[[ DATA FOR PROCESSING open ]]

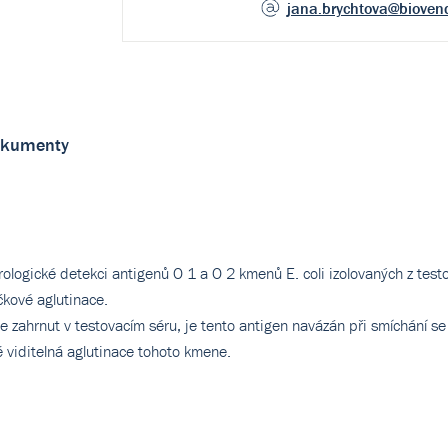
jana.brychtova
@bioven
kumenty
érologické detekci antigenů O 1 a O 2 kmenů E. coli izolovaných z tes
kové aglutinace.
e zahrnut v testovacím séru, je tento antigen navázán při smíchání se 
ě viditelná aglutinace tohoto kmene.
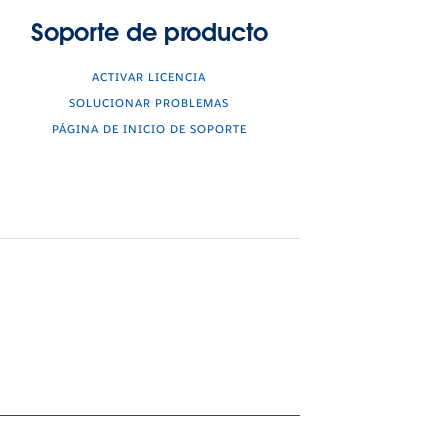
Soporte de producto
ACTIVAR LICENCIA
SOLUCIONAR PROBLEMAS
PÁGINA DE INICIO DE SOPORTE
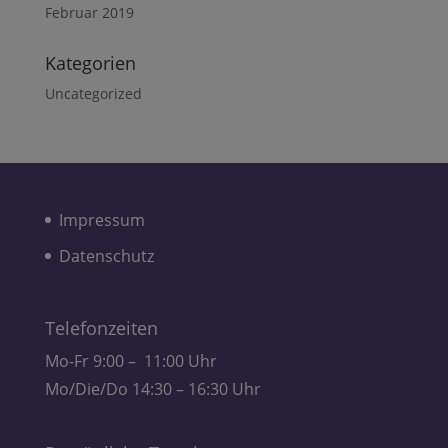
Februar 2019
Kategorien
Uncategorized
Impressum
Datenschutz
Telefonzeiten
Mo-Fr 9:00 – 11:00 Uhr
Mo/Die/Do 14:30 – 16:30 Uhr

[[ DATA FOR PROCESSING closed ]]

■ WHAT IS REQUIRED: Please restate word for word each line from the one containing "PÁGINA DE INICIO DE SOPORTE" to the end of the data above, without the pictures.

■ FINISHED EXERCISE:
PÁGINA DE INICIO DE SOPORTE
Februar 2019
Kategorien
Uncategorized
Impressum
Datenschutz
Telefonzeiten
Mo-Fr 9:00 – 11:00 Uhr
Mo/Die/Do 14:30 – 16:30 Uhr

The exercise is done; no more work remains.